Neuromechanical Model-Based Control for Soft Exosuit Back Assistance
The paper "Adaptive assistance with an active and soft back-support exosuit to unknown external loads via model-based estimates of internal lumbosacral moments" by Alejandro Moya-Esteban et al. presents a novel approach to controlling back-support exosuits through a neuromechanical model-based controller (NMBC). Rather than relying on traditional kinematic measurements, this exosuit leverages real-time electromyography (EMG)-driven models to inform force assistance, addressing a gap in adaptive support during lifting tasks with unknown external loads.

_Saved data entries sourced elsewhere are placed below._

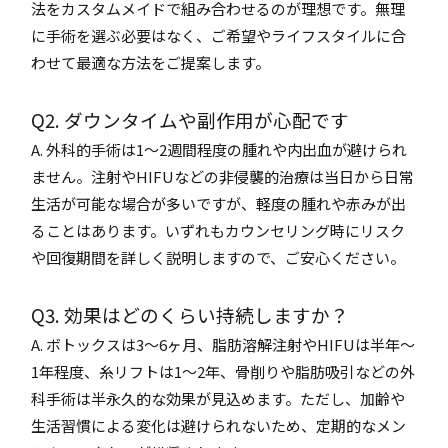
法をカスタムメイドで組み合わせるのが理想です。無理
に手術を選ぶ必要はなく、ご希望やライフスタイルに合
わせて最適な方法をご提案します。
Q2. ダウンタイムや副作用が心配です
A. 外科的手術は1〜2週間程度の腫れや内出血が避けられ
ません。注射やHIFUなどの非侵襲的治療は当日から日常
生活が可能な場合が多いですが、軽度の腫れや赤みが出
ることはあります。いずれもカウンセリング時にリスク
や回復期間を詳しく説明しますので、ご安心ください。
Q3. 効果はどのくらい持続しますか？
A. ボトックスは3〜6ヶ月、脂肪溶解注射やHIFUは半年～
1年程度、糸リフトは1〜2年、骨削りや脂肪吸引などの外
科手術は半永久的な効果が見込めます。ただし、加齢や
生活習慣による変化は避けられないため、定期的なメン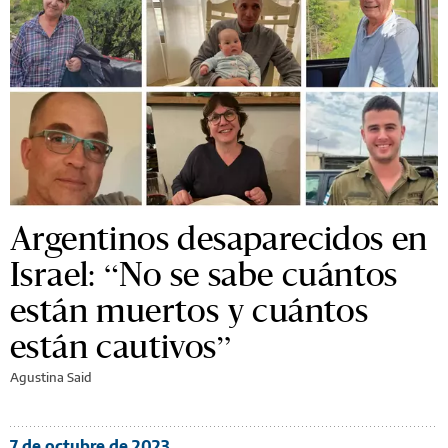
Argentinos desaparecidos en
Israel: “No se sabe cuántos
están muertos y cuántos
están cautivos”
Agustina Said
7 de octubre de 2023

Overview and Key Contributions
The paper introduces a NMBC for a soft exosuit designed to provide adaptive support by modulating assistive forces based on the active component of lumbosacral joint moments. These moments are estimated using real-time EMG data, which inherently adapts to variations in external loads such as differing weights of lifted objects. This methodology is set apart from conventional virtual spring-based control (VSBC) strategies, which depend on kinematic indicators such as trunk inclination and do not adapt to variations in load conditions.
The experimental paper with ten participants demonstrated that the NMBC could better modulate assistive forces than the VSBC when participants lifted 5 kg and 15 kg weights. Notably, the NMBC achieved superior reductions in cumulative compression forces at the lumbosacral joint, with improvements of 18.2% and 21.3% for the lower and higher weight conditions, respectively, compared to 10.7% and 10.2% with VSBC.

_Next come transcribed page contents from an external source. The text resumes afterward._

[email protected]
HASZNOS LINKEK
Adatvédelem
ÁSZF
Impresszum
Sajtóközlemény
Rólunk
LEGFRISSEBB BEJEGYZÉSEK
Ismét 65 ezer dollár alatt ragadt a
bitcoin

Numerical Results and Implications
Importantly, the NMBC modulated peak assistive forces to 2.13 N/kg for the 5 kg and 2.82 N/kg for the 15 kg conditions, while VSBC forces remained relatively constant, evidencing the NMBC's adaptive capability. This dynamic adjustment potentially allows the exosuit to support users more effectively across varying biomechanical demands, translating to a broader scope of practical application in occupational settings.
The results indicate that the NMBC could provide meaningful reductions in muscular effort and spinal loading, important factors in occupational health. Given that low back pain (LBP) affects a significant portion of the global workforce, the development of adaptive exoskeleton assistance technologies holds promise for reducing the prevalence of work-related musculoskeletal disorders.
Theoretical and Practical Implications
From a theoretical perspective, this research underscores the potential of EMG-driven models in configuring human-machine interfaces that adapt to user-specific and task-specific conditions. Practically, the implementation of the NMBC in soft exosuits could enhance their usability in various domains, from industrial settings to healthcare environments. The ability to provide load-adaptive and subject-specific support could lead to greater acceptance and longer adoption spans for such wearable robotics.
Future Directions
Future research could explore the integration of NMBCs in various exosuit configurations, extending beyond the lumbar support scope to other applications such as upper-limb assistance. Furthermore, refinement of the EMG signal processing and real-time model execution could enhance responsiveness and increase user comfort. Investigating real-world deployments would also be invaluable for examining long-term benefits and ergonomics.
Overall, the paper presents a sophisticated evolutionary step in wearable robotics for occupational health, emphasizing the crucial interplay between biological signals and mechanical assistance in optimizing human-robot interactions.